Tasks requiring fixed IP or private network access Depends Larger runners, self-hosted runners, or server-side execution may be better.

How I Design Small Project Deployment Now

For a personal blog, admin tool, or small service, I would split responsibilities this way.

GitHub Actions handles:

  1. Tests, type checks, and builds during pull requests.
  2. Deployment notification after a push to the main branch.
  3. Standard artifact publishing, such as npm packages, Docker images, or documentation.
  4. Logging the commit SHA, actor, and workflow run URL.

The server handles:

  1. Verifying webhook signature, repository, branch, and commit SHA.
  2. Serializing deployments to avoid overlapping writes.
  3. Pulling code, installing dependencies, and running the build.
  4. Switching artifacts into the Nginx site directory.
  5. Recording deployment logs and supporting rollback when necessary.
  6. Managing Node.js, pnpm, PM2, Nginx, certificates, and system permissions.

This division is not complicated, but the boundary is cleaner: GitHub Actions acts as the trigger and quality gate, while the server executes production deployment inside the production-like environment.

Conclusion

When I first moved from Travis CI to GitHub Actions, I mostly cared about stability and convenience.

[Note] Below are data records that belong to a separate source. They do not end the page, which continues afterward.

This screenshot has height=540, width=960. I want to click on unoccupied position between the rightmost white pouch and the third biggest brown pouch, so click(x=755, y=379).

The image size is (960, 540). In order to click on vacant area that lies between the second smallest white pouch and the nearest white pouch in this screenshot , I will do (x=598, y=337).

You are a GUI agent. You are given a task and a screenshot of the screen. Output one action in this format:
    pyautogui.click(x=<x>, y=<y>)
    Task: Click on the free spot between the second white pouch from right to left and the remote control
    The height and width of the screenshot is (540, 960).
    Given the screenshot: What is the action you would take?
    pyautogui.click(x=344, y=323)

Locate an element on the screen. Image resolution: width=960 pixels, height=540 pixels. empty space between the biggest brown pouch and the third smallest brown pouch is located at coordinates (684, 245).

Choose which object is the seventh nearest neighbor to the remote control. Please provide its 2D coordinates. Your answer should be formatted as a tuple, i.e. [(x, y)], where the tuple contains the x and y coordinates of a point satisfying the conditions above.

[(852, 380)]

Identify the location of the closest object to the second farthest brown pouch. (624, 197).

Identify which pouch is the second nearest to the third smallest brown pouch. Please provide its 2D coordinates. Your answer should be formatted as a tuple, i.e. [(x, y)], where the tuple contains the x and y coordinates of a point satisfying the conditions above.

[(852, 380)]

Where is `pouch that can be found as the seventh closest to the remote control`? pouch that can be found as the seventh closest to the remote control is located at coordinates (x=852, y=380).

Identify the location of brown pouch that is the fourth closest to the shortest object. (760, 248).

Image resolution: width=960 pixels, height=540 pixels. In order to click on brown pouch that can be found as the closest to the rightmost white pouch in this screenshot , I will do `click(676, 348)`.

That judgment still holds: GitHub Actions is a very good automation entry point for personal projects and open source projects.

After using it for npm publishing, Docker image building, and blog deployment, the boundary is clearer.

Tasks that are strongly tied to repository state, stateless, repeatable, and easy to rerun belong in Actions: tests, builds, package publishing, image building, documentation generation, and deployment notifications.

Tasks that depend on production server state, require large file transfers, involve long-lived operational permissions, or need detailed runtime handling should not automatically be pushed into Actions. For those cases, Actions is often better as the trigger than as the execution environment.

In one sentence: treat GitHub Actions as an automation entry point, not as the only deployment machine.